AVFrame *frame = avcodec_alloc_frame();

printf("duration: %lld @ %d/sec (%.2f sec)\n", format_context->duration, AV_TIME_BASE, (double)format_context->duration / AV_TIME_BASE);
printf("duration: %lld @ %d/sec (stream time base)\n\n", format_context->duration / AV_TIME_BASE * stream_time_base.den, stream_time_base.den);
printf("duration: %lld @ %d/sec (codec time base)\n", format_context->duration / AV_TIME_BASE * codec_time_base.den, codec_time_base.den);

double request_time = 10.0; // 10 seconds. Video's total duration is ~20sec
int64_t request_timestamp = request_time / av_q2d(stream_time_base);
printf("requested: %.2f (sec)\t-> %2lld (pts)\n", request_time, request_timestamp);

av_seek_frame(format_context, stream_index, request_timestamp, 0);

AVPacket packet;
int frame_finished;
do {
    if (av_read_frame(format_context, &packet) < 0) {
        break;
    } else if (packet.stream_index != stream_index) {
        av_free_packet(&packet);
        continue;
    }
    avcodec_decode_video2(codec_context, frame, &frame_finished, &packet);
} while (!frame_finished);

// do something with frame

int64_t received_timestamp = frame->pkt_pts;
double received_time = received_timestamp * av_q2d(stream_time_base);
printf("received:  %.2f (sec)\t-> %2lld (pts)\n\n", received_time, received_timestamp);

Running this with a test movie file I get this output:

    stream_time_base: 1 / 30000 = 0.00003
    codec_time_base: 50 / 2997 = 0.01668

    duration: 20062041 @ 1000000/sec (20.06 sec)
    duration: 600000 @ 30000/sec (stream time base)
    duration: 59940 @ 2997/sec (codec time base)

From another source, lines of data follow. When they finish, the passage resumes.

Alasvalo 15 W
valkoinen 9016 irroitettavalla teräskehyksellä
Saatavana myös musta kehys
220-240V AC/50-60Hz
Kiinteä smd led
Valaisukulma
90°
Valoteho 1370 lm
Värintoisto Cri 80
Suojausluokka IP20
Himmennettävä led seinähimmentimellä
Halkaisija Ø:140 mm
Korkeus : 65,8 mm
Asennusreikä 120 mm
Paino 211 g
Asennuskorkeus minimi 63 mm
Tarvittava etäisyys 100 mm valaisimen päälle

    requested: 10.00 (sec)  -> 300000 (pts)
    received:  0.07 (sec)   -> 2002 (pts)

The times don't match. What's going on here? What am I doing wrong?

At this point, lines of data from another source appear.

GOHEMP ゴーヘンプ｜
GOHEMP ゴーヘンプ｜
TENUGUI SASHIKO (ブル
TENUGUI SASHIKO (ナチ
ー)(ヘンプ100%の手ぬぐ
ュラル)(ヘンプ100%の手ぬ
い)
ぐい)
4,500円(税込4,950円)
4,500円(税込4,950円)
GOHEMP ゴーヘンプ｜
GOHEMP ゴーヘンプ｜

While searching for clues I stumbled upon this this statement from the libav-users mailing list…

[...] packet PTS/DTS are in units of the format context's time_base,
where the AVFrame->pts value is in units of the codec context's time_base.

In other words, the container can have (and usually does) a different time_base than the codec. Most libav players don't bother using the codec's time_base or pts since not all codecs have one, but most containers do. (This is why the dranger tutorial says to ignore AVFrame->pts)

…which confused me even more, given that I couldn't find any such mention in the official docs.

Anyway, I replaced…

double received_time = received_timestamp * av_q2d(stream_time_base);

…with…

double received_time = received_timestamp * av_q2d(codec_time_base);

…and the output changed to this…

...

requested: 10.00 (sec)  -> 300000 (pts)
received:  33.40 (sec)  -> 2002 (pts)

Still no match. What's wrong?

Answer

Anton Khirnov picture Anton Khirnov · Sep 17, 2013

It's mostly like this:

  • the stream timebase is what you are really interested in. It's what the packet timestamps are in, and also pkt_pts on the output frame (since it's just copied from the corresponding packet).

  • the codec timebase is (if set at all) just the inverse of the framerate that might be written in the codec-level headers. It can be useful in cases where there is no container timing information (e.g. when you're reading raw video), but otherwise can be safely ignored.

  • AVFrame.pkt_pts is the timestamp of the packet that got decoded into this frame. As already said, it's just a straight copy from the packet, so it's in the stream timebase. This is the field you want to use (if the container has timestamps).

  • AVFrame.pts is not ever set to anything useful when decoding, ignore it (it might replace pkt_pts in the future, to make the whole mess less confusing, but for now it's like this, for historical reasons mostly).

  • the format context's duration is in AV_TIME_BASE (i.e. microseconds). It cannot be in any stream timebase, since you can have three bazillion streams, each with its own timebase.

  • the problem you see with getting a different timestamp after seeking is simply that seeking is not accurate. In most cases you can only seek to closest keyframe, so it's common to be a couple seconds off. Decoding and discarding the frames you don't need must be done manually.